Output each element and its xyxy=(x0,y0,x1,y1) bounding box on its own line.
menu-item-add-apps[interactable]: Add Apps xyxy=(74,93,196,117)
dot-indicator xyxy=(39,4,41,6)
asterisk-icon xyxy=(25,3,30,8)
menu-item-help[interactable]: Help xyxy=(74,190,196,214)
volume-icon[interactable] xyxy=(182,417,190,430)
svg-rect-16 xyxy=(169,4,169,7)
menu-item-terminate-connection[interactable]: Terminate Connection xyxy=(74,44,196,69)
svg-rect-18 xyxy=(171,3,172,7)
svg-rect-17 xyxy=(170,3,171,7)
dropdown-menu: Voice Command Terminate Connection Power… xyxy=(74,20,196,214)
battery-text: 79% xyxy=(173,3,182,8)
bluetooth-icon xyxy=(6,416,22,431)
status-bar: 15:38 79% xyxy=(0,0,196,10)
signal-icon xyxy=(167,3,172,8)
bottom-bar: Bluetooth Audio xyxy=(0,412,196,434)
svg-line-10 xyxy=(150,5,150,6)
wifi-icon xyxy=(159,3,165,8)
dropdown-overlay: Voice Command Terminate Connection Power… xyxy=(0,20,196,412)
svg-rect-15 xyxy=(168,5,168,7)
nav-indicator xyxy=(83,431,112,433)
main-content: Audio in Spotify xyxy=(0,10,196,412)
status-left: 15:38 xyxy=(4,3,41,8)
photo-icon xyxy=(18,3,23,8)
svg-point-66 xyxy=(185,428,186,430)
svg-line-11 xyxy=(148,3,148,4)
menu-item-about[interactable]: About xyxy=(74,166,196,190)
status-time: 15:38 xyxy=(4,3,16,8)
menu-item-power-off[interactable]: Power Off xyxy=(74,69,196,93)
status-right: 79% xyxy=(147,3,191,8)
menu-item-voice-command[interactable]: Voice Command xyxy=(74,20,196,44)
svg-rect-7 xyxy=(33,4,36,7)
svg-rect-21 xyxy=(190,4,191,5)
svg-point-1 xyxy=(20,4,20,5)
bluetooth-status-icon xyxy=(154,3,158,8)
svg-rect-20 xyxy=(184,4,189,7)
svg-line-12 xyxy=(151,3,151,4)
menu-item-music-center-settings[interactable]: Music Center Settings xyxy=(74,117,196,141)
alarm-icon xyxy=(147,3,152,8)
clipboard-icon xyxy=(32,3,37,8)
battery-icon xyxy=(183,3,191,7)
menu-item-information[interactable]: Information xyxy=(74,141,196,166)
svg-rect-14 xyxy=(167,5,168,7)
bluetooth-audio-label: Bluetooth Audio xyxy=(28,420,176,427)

---

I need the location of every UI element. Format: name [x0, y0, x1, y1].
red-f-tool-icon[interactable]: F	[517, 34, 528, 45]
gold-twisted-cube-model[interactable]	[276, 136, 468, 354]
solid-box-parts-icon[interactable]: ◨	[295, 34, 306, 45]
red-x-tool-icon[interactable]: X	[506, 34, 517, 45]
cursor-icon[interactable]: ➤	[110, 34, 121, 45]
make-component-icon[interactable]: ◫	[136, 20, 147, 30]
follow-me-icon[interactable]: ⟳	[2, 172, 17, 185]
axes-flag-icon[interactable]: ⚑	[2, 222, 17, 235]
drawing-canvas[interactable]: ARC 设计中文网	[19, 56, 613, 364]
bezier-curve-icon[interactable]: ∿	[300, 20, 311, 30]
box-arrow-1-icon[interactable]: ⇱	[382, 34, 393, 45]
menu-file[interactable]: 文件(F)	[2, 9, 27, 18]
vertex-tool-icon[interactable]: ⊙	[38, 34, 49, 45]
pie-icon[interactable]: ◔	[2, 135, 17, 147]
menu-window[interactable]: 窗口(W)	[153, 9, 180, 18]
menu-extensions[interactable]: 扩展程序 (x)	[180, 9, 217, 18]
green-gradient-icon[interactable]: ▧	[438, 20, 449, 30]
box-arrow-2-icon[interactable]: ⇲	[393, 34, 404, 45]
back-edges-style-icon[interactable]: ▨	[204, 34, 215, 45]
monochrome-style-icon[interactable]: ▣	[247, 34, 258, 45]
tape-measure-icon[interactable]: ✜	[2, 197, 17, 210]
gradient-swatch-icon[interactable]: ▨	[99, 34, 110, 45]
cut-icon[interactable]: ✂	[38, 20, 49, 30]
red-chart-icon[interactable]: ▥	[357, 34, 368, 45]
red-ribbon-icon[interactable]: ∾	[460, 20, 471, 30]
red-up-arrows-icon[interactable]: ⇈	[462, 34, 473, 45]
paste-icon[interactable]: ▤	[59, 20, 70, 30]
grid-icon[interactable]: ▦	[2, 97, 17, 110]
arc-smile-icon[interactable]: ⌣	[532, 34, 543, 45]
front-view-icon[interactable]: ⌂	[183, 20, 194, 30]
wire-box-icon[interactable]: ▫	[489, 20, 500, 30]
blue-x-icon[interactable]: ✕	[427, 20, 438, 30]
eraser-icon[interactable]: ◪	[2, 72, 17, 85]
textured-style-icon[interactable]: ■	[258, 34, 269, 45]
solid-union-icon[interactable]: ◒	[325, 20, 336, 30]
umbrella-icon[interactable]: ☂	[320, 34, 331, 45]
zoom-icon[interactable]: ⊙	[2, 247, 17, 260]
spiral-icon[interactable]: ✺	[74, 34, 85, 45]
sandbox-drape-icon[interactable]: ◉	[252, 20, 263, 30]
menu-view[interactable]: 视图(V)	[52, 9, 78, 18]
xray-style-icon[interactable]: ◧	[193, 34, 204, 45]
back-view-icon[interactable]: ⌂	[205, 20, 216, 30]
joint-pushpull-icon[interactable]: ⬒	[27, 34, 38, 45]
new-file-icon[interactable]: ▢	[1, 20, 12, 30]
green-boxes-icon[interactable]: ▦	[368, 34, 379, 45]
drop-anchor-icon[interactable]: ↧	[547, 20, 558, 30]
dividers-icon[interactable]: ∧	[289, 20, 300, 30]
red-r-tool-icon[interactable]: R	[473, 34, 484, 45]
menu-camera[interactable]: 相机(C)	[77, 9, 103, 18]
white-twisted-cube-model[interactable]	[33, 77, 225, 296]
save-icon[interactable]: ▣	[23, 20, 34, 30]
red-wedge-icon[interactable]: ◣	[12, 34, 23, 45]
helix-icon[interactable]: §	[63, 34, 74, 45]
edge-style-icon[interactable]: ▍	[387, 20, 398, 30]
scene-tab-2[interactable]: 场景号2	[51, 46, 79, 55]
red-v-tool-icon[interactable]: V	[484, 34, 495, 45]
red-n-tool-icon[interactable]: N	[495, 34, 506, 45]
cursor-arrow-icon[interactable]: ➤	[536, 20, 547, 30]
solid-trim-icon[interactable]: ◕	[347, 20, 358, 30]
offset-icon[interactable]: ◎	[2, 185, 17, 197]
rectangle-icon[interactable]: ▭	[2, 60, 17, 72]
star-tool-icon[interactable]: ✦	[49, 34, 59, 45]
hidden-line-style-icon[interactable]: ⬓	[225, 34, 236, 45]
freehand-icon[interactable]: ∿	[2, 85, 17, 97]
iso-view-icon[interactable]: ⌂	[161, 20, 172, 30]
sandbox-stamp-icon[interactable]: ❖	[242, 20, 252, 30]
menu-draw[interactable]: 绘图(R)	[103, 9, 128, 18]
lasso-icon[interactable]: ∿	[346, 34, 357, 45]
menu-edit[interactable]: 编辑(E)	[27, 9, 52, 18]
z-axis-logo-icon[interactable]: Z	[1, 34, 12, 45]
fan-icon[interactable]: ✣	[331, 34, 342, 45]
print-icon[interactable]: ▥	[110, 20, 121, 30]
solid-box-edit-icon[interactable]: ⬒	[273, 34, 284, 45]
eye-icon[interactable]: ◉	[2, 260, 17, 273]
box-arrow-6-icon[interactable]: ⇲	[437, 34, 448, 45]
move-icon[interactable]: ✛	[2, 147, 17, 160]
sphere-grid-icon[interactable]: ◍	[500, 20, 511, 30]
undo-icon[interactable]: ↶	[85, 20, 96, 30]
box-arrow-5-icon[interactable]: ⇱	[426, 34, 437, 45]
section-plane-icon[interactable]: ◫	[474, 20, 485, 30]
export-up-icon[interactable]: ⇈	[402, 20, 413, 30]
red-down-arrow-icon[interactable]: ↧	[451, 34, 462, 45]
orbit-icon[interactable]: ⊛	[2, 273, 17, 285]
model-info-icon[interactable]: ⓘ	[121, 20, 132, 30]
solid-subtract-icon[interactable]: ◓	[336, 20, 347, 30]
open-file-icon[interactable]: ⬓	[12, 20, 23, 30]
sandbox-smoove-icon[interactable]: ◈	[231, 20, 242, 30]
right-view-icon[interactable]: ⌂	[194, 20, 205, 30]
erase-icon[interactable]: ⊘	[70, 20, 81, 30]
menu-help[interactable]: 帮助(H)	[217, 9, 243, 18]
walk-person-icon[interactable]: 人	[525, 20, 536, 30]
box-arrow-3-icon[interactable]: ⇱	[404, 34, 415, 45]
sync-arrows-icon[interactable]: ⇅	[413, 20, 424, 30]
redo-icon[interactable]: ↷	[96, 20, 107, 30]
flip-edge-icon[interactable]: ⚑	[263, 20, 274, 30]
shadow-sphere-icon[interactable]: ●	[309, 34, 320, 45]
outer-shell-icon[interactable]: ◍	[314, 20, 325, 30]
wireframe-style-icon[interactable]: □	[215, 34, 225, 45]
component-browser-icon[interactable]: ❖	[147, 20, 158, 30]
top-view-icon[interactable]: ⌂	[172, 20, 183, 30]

### What is needed
Whenever a line in the entries above includes the word "gradient", pull that line out.

### Task result
green-gradient-icon[interactable]: ▧	[438, 20, 449, 30]
gradient-swatch-icon[interactable]: ▨	[99, 34, 110, 45]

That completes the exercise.